Or, les politiques publiques qui partagent et accompagnent la demande sociale de proximité et d’écologisation de la production alimentaire (Lamine et al. 2015 ; Mzoughi et al. 2013) peinent à intégrer ces espaces agricoles dans leurs réflexions autour d’une transition agricole et alimentaire. Elles fondent leurs représentations des agricultures sur une mise en opposition des modèles (grande culture versus agriculture diversifiée, grande exploitation versus exploitation familiale…), des catégories de valeurs et des intérêts autour de ces modèles (de La Haye Saint Hilaire et al. 2021 ; Laurens 2021). La transition est pensée davantage en termes d’alternatives et de rupture que d’inclusion de l’ensemble des espaces agricoles (Rouget et al. 2021 ; Wallet 2021) et des différents types d’exploitation. L’agriculture dominante, bien qu’ordinaire, reste d’une certaine manière un impensé notable des politiques publiques comme de la recherche autour des questions de transition.

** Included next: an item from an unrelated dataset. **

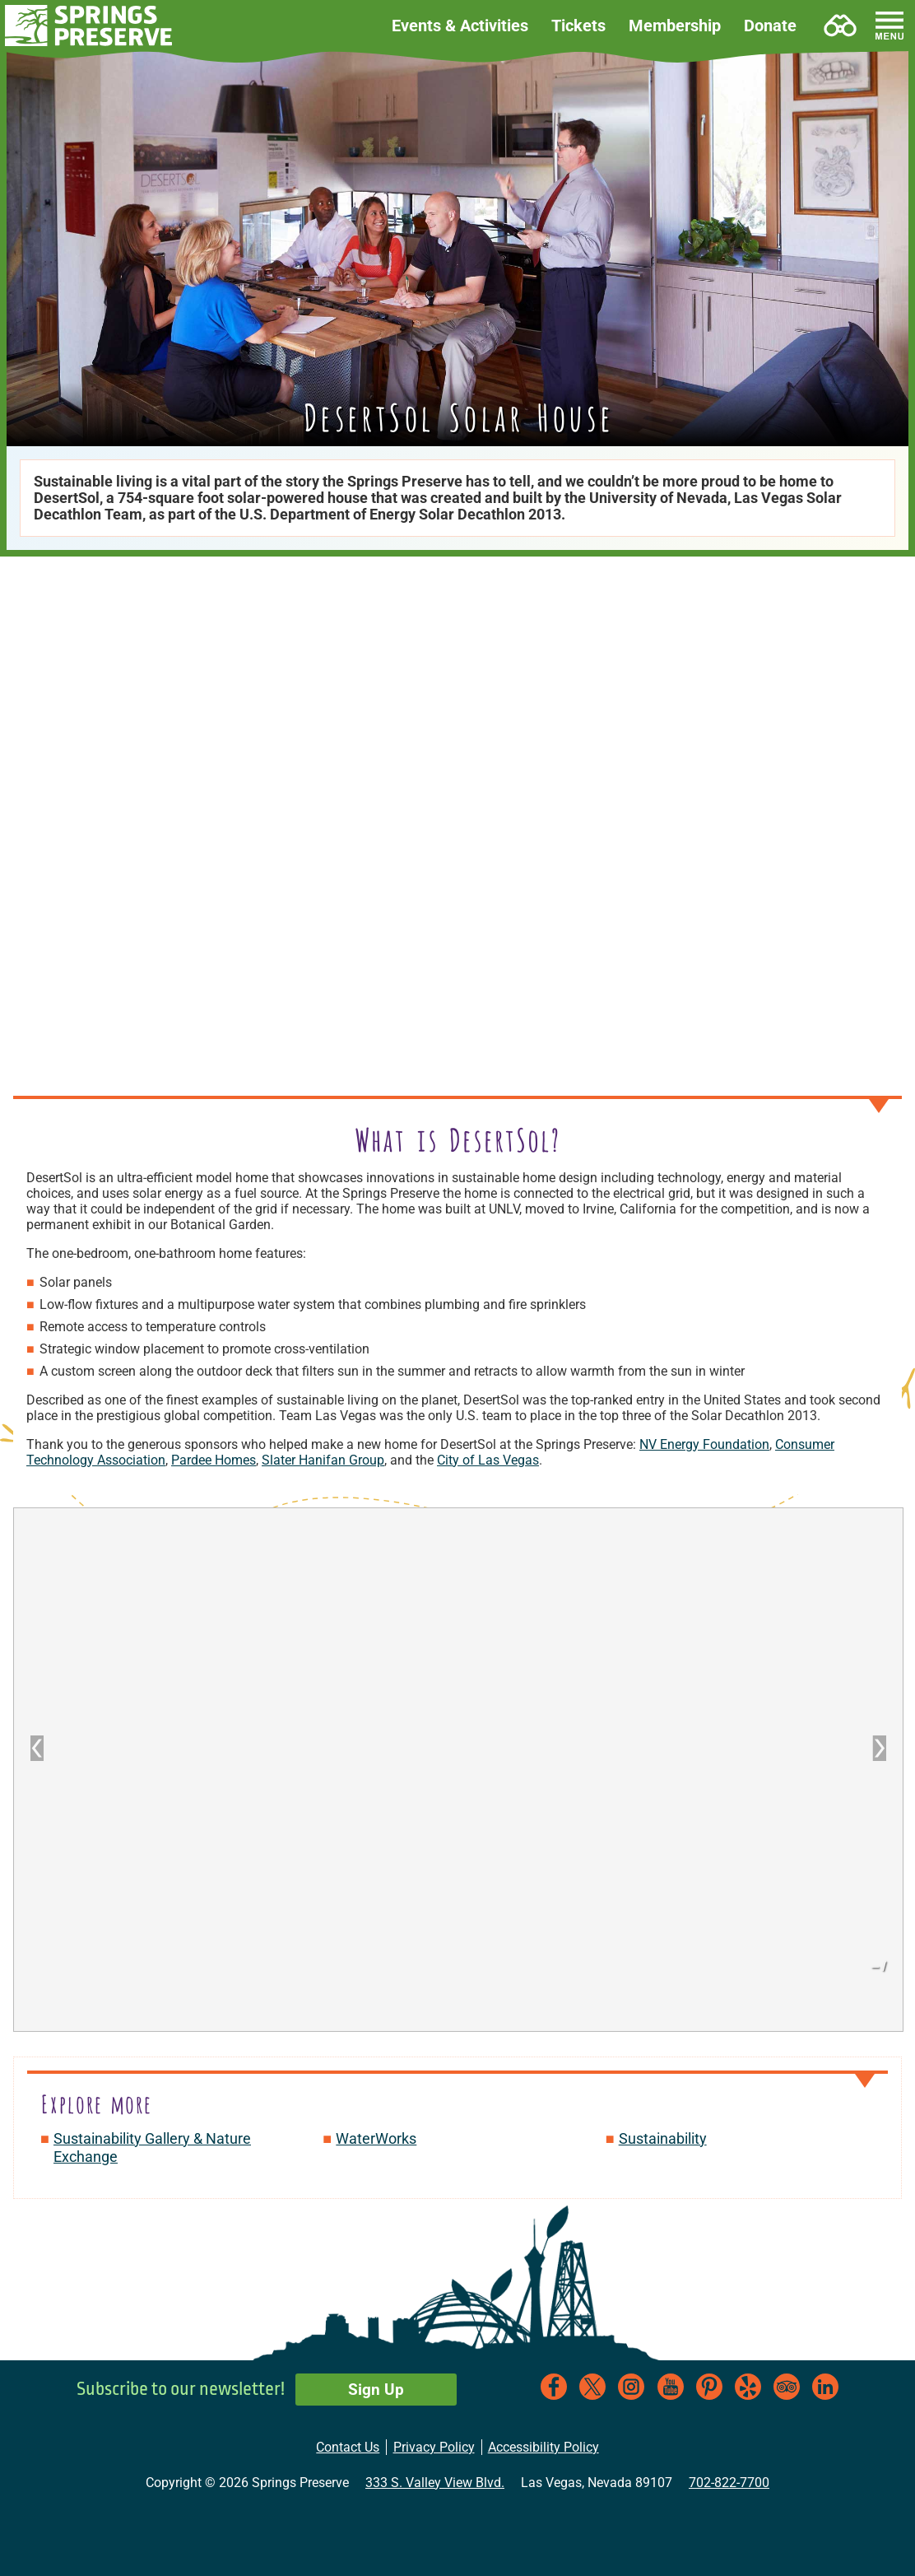  I want to click on Sustainability, so click(663, 2138).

Comment renouer le dialogue entre les différentes parties prenantes ?

L’intercommunalité du Sud-Artois a construit le PAT sur les caractéristiques du territoire et elle affiche le souhait d’intégrer l’agriculture existante au dialogue territorial autour d’une transition agricole et alimentaire. L’un des présupposés de cette volonté d’inclusion est bien celui d’une diversité de pratiques, de trajectoires, de visions jusque-là peu sondées, avec laquelle la politique de PAT pourrait trouver des points de convergence. Et, de fait, les enquêtes menées auprès des acteurs du secteur agricole et alimentaire du territoire [7], puis auprès d’habitants [8], ont démontré la pluralité des représentations de l’agriculture « désirée » avec de possibles prises pour l’action publique (Lescureux 2005).

Les habitants enquêtés ont exprimé le désir d’une alimentation de proximité, motivés par le soutien à l’économie locale et au monde agricole en place, une meilleure connaissance des conditions de production, une quête de lien social et la réduction de l’impact écologique de la consommation. Le peu d’intérêt pour « la bio » relevé dans l’enquête (à la question ouverte « que souhaiteriez-vous changer en priorité dans votre alimentation ? », 5,7% des enquêtés ont cité le bio, contre 41,8 % le local et 9 % la réduction du gaspillage alimentaire) s’accompagne néanmoins, chez certains enquêtés, du souhait d’une moindre présence des produits phytosanitaires dans l’environnement et dans les produits consommés.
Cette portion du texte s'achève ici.